Ao longo de 2019, foram 936 contracheques de juízes e desembargadores mineiros que apontavam rendimentos líquidos superiores a R$ 100 mil. Outubro foi o mês mais representativo nesse sentido. O estado pagou, já descontados os impostos, valores superiores a R$ 100 mil a 555 magistrados. Em seguida, aparecem maio (260) e agosto (99). Essas foram as três folhas com maiores rendimentos líquidos de juízes e desembargadores em 2019: R$ 116,1 milhões em maio, R$ 101,8 milhões em agosto e R$ 105,1 milhões em outubro.
Houve ainda 13 magistrados que tiveram rendimentos superiores a R$ 300 mil num mês, já descontados os impostos. Os casos que mais chamam a atenção são os do juiz de entrância especial Paulo Antônio de Carvalho, que recebeu R$ 752.159,39 em abril, e do desembargador Orlando Adão Carvalho, com R$ 703.940,97 em outubro.
Os dois foram os magistrados mineiros com maiores rendimentos líquidos em 2019, com valores superiores a R$ 1 milhão. Paulo Antônio de Carvalho recebeu R$ 1.369.848,33 (média mensal de R$ 114,1 mil), enquanto Orlando Adão Carvalho ficou com R$ 1.325.786,60 (média mensal de R$ 110,4 mil). Outros quatro magistrados receberam mais de R$ 1 milhão livres em 2019: a juíza de segunda entrância Lúcia de Fátima Magalhães Albuquerque Silva (R$ 1.168.826,83), os juízes de entrância especial Ruy Nogueira de Sá Filho (R$ 1.142.673,34) e Abenias César de Oliveira (R$ 1.097.021,99), além da desembargadora Denise Pinho da Costa Val (R$ 1.033.656,83).
Nesses casos, o rendimento líquido aumenta de forma significativa por causa dos valores referentes ao item “vantagens eventuais” dos dados acessados pelo Estado de Minas. Essa categoria engloba pagamentos referentes a “abono constitucional de um terço de férias, indenização de férias, antecipação de férias, gratificação natalina, antecipação de gratificação natalina, serviço extraordinário, substituição, pagamentos retroativos, além de outros desta natureza”.
O Tribunal de Justiça de Minas Gerais informou que os valores pagos aos magistrados mineiros são previstos pela legislação e que não se manifestaria sobre casos individuais. “O detalhamento de cada magistrado pode ser encontrado no site do CNJ e o TJ não irá se pronunciar sobre casos individuais. Todos os valores pagos são legalmente devidos e referem-se a vantagens e benefícios acumulados ao longo da carreira dos magistrados, como férias e férias prêmio vencidas e não usufruídas. São verbas indenizatórias, que não incidem no cálculo do teto constitucional”, diz a nota do tribunal.
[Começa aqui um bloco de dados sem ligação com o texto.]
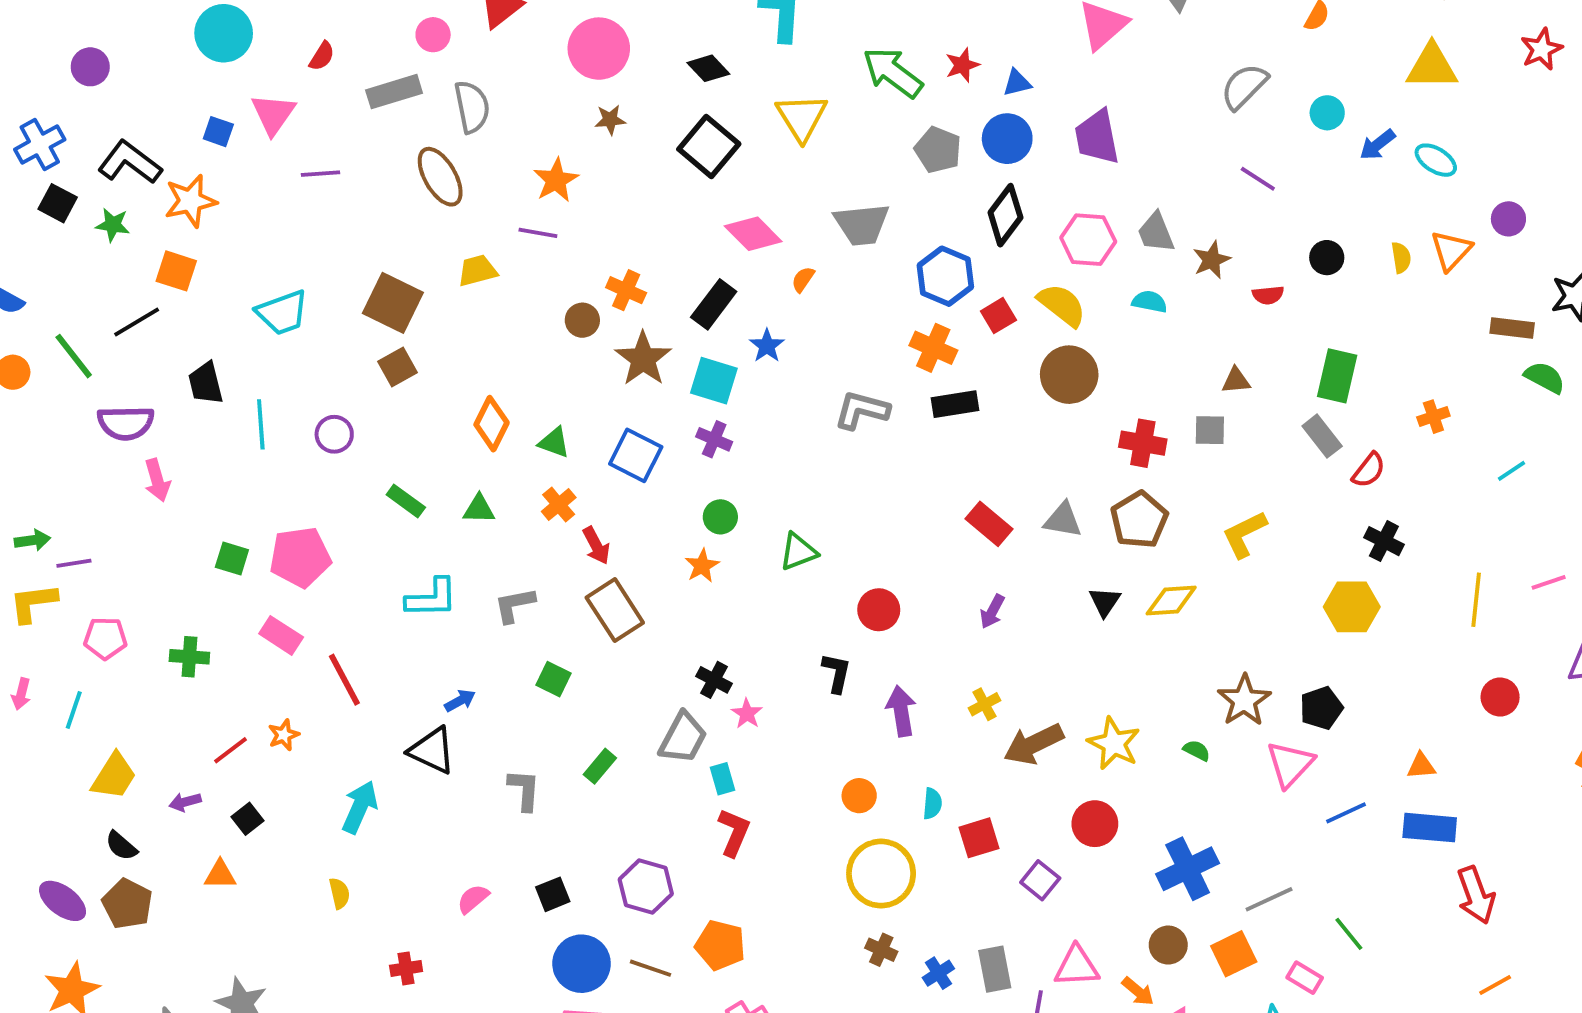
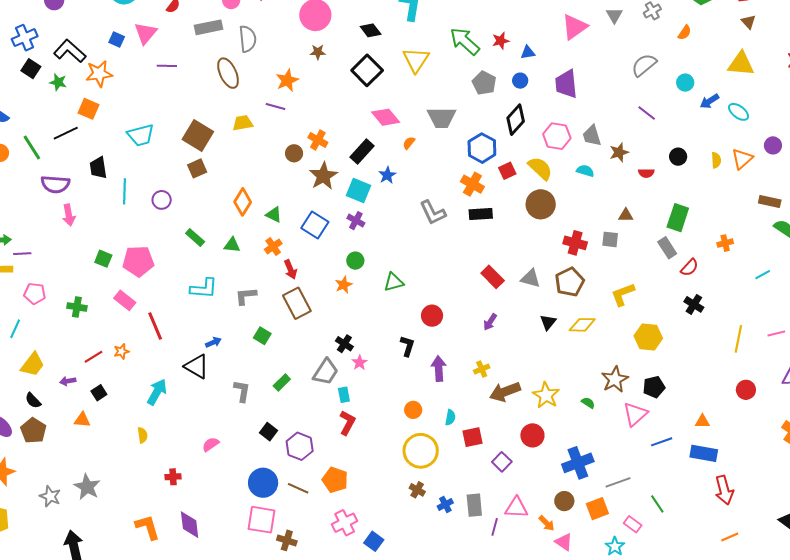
blue circle: (1007, 139) -> (520, 81), size x0.6
gray L-shape: (862, 410) -> (433, 213), turned -136
yellow hexagon: (1352, 607) -> (648, 337), moved
black square: (553, 894) -> (268, 432), moved, turned -36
Já o Conselho Nacional de Justiça informou que, de acordo com a Constituição “valores de subsídio é que não podem superar o teto”. “Em cada caso, é preciso verificar a que rubrica o excedente se refere, como por exemplo, pagamentos retroativos, férias ou gratificações. O acompanhamento dos valores pagos aos magistrados é feito pela Corregedoria Nacional de Justiça, que pode, de ofício ou se instada, requerer informações e determinar medida de adequação”, diz o órgão por meio de nota. Segundo o órgão, em 2019, não houve nenhum questionamento sobre salários de magistrados extrapolarem o teto constitucional.
SEM CORTES NA FOLHA
Entre os mais de 1,6 mil magistrados do Tribunal de Justiça de Minas Gerais, apenas dois tiveram seus salários reduzidos no ano passado por exceder o teto de R$ 39,2 mil. Ao longo do ano, os desembargadores Unias Silva e Llewellyn Davies Antônio Medina tiveram, juntos, deduções em 19 contracheques mensais.
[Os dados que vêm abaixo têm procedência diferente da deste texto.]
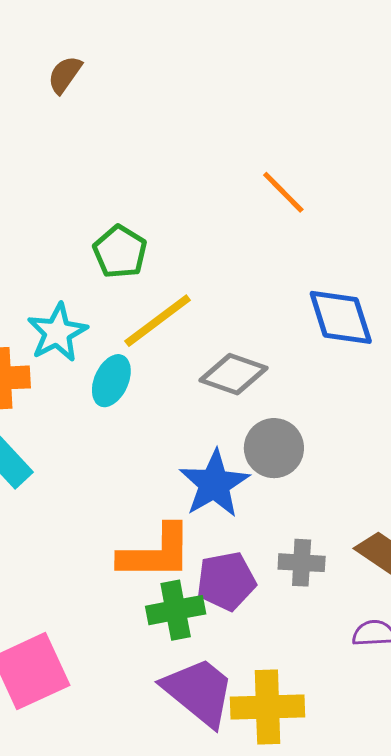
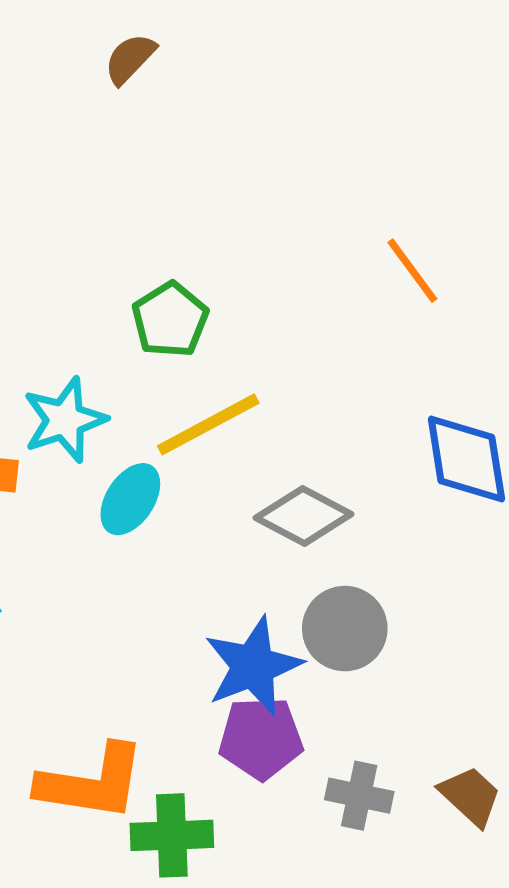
orange L-shape: (156, 553) -> (92, 783), moved
purple pentagon: (226, 581) -> (261, 738), moved

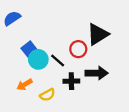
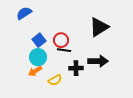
red circle: (78, 49) -> (61, 40), moved
cyan circle: (38, 59) -> (38, 57), moved
black line: (58, 61) -> (64, 50), turned -32

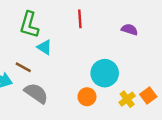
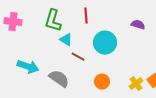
red line: (80, 19) -> (86, 16), moved
brown line: (23, 67) -> (78, 57), moved
cyan circle: (105, 73) -> (105, 43), moved

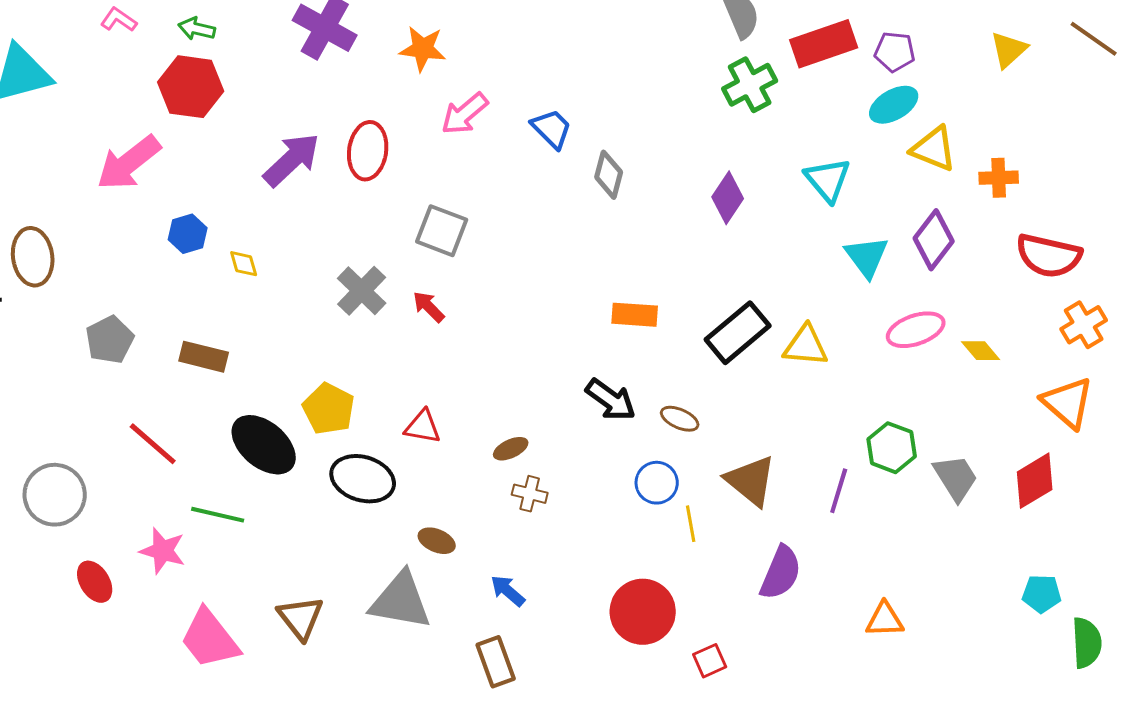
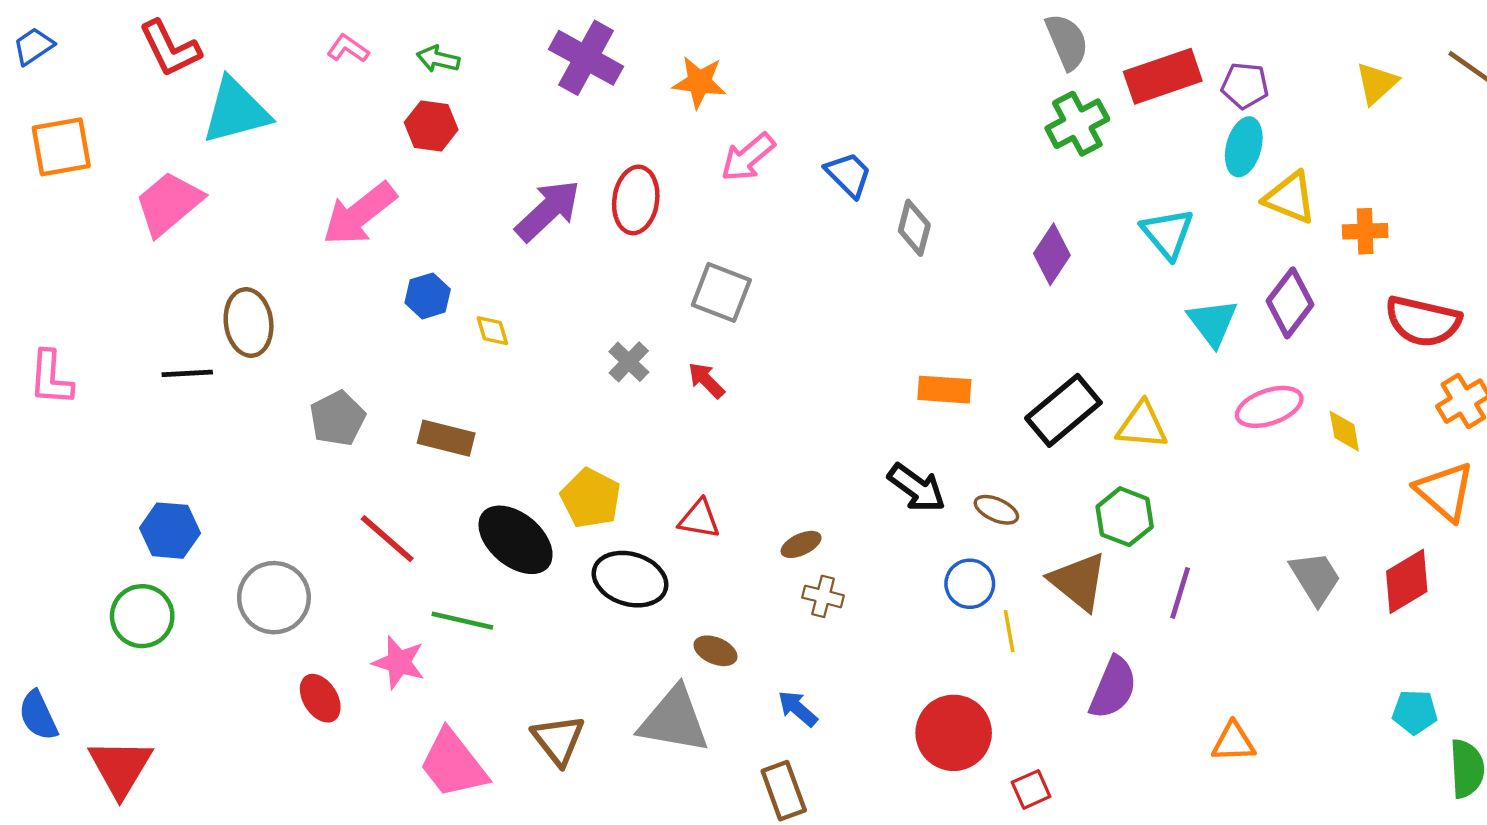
red hexagon: (191, 87) -> (431, 126), size x0.7
cyan ellipse: (894, 105) -> (1244, 147), turned -45
gray cross: (362, 291) -> (629, 362), size x0.7
yellow diamond: (981, 351) -> (1344, 431), turned 30
green hexagon: (892, 448) -> (1125, 517), moved

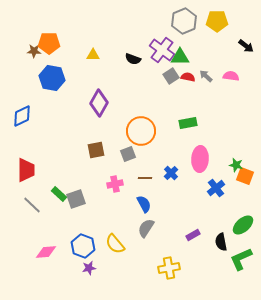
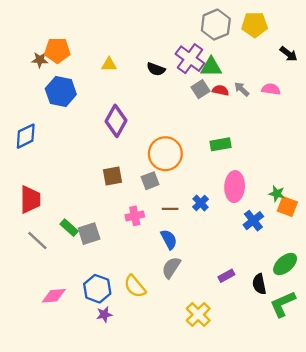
yellow cross: (169, 268) -> (198, 315), turned -35

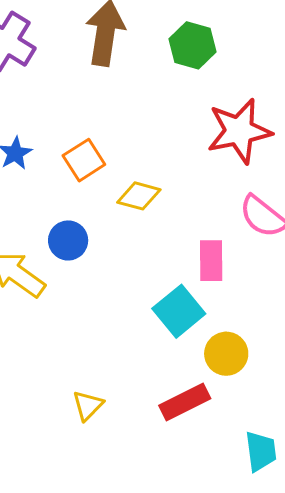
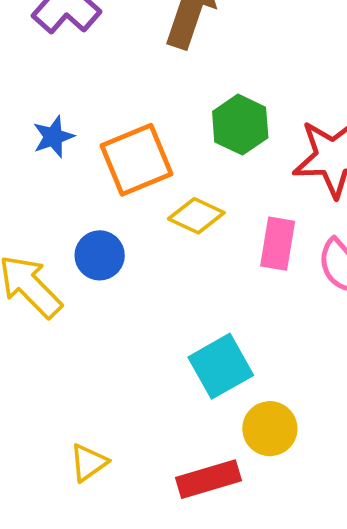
green hexagon: (192, 45) -> (240, 125), moved
orange square: (84, 160) -> (136, 160), size x1.4
pink rectangle: (211, 261) -> (278, 244), moved

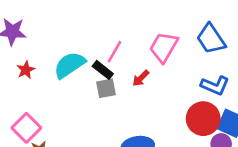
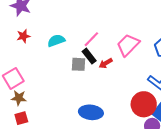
cyan semicircle: (69, 65) -> (56, 41), size x0.7
black rectangle: (103, 70) -> (89, 56), moved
Porém, levantamento do Estado de Minas a partir de dados publicamente disponíveis mostra que 11.958 dos 19.897 demonstrativos de pagamento (mais de 60%) de magistrados de Minas Gerais referentes ao ano passado apontaram vencimentos superiores ao limite estabelecido pelo artigo 37 da Constituição Federal.
Em 2019, o valor total descontado por ultrapassar teto constitucional no TJMG foi R$ 58.398,20. Unias Silva, que morreu em agosto passado, teve R$ 36.257,90 retidos em sete folhas (R$ 5.179,70 por mês). Já os valores deduzidos de Llewellyn Davies Antônio Medina somam R$ 22.140,30 (R$ 1.703,10 entre janeiro e novembro e R$ 3.406,20 em dezembro, quando recebeu o 13ª salário).
Se considerados valores brutos, os pagamentos aos magistrados custaram R$ 1.159.886.362,00 aos cofres públicos. Deste número, foram descontados R$ 216.060.604,80. Os poucos mais de R$ 58 mil debitados por teto constitucional dos dois desembargadores correspondem a menos de 1% do total – mais precisamente 0,02%.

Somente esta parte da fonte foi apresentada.